Pabrolizumab (Pembrolizumab) is an immunotherapy drug that in 2014 became the first PD-1/PD-L1 inhibitor approved for marketing by the U.S. Food and Drug Administration (FDA) for the treatment of melanoma, lung cancer, gastric cancer, cervical cancer, and many other cancers.
Pabrolizumab is currently available in China with an approved indication for unresectable or metastatic melanoma.

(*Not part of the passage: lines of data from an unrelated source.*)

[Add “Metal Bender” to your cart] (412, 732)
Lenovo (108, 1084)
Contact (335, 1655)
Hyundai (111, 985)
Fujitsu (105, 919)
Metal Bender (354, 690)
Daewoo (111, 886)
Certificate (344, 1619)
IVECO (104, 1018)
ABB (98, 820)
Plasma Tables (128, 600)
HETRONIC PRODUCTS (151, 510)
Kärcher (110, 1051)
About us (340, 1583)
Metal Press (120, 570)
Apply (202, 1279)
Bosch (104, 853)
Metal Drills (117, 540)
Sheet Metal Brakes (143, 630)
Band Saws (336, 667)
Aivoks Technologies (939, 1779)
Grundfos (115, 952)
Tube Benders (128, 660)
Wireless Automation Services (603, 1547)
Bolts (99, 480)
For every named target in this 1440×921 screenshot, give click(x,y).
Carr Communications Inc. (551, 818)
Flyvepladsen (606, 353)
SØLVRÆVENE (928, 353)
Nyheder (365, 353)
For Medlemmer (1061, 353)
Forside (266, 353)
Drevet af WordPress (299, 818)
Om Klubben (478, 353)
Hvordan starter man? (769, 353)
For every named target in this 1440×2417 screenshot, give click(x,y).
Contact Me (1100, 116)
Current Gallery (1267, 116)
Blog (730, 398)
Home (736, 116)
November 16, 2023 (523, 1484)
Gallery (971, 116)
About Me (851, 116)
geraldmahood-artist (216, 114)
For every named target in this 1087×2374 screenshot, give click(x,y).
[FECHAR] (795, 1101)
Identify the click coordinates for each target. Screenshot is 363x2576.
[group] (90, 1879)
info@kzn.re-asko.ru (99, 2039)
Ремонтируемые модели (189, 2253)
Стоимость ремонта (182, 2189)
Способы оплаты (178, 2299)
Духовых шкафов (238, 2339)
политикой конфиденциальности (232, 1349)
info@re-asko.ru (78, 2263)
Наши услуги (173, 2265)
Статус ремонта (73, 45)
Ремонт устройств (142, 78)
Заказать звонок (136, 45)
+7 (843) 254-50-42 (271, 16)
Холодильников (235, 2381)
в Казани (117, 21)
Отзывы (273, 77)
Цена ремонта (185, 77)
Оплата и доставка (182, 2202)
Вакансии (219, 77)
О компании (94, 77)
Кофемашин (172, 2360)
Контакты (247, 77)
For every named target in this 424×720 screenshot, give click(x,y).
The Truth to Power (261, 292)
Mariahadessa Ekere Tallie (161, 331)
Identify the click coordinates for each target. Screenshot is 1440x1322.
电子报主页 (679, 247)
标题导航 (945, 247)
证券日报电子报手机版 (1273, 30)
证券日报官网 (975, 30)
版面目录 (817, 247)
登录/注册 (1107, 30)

Although there is no strong evidence that the drug can be used directly in breast cancer, pablizumab is indicated abroad for patients with unresectable or metastatic cancers with high microsatellite instability (MSI-H) or defective mismatch repair (dMMR), which includes breast cancer.
For breast cancer, research in immunotherapy has focused on triple-negative patients, and studies are still being explored.
What is the role in breast cancer?
Pabrolizumab restores the anti-tumor activity of T cells by binding to the T cell surface PD-1 (i.e., programmed cell death protein-1) receptor in the immune system, blocking the binding of PD-1 to the ligand PD-L1 on the surface of tumor cells and thus exert anti-tumor effects.
One study showed that the overall effectiveness of pablizumab treatment in patients with hormone receptor-positive advanced breast cancer was only 12%.
Another study included 111 cases of metastatic triple-negative breast cancer, 32 of whom had positive tumor tissue PD-L1 expression and were given pabolizumab monotherapy, and these patients had a progression-free survival rate of 24.5% at month 6 of treatment, with mild treatment-related adverse effects.
27 patients were evaluated for efficacy, and the objective remission rate was less than 20%. This suggests that further efficacy potential needs to be explored for pablizumab in the treatment of metastatic triple-negative breast cancer.
Summary
The immunotherapy drug pablizumab has been approved abroad for the treatment of many advanced cancers, but in breast cancer it is in clinical trials for now, and it is critical to improve the efficiency of treatment.
It is believed that as research progresses, breast cancer patients are also expected to have better survival from immunotherapy in the future.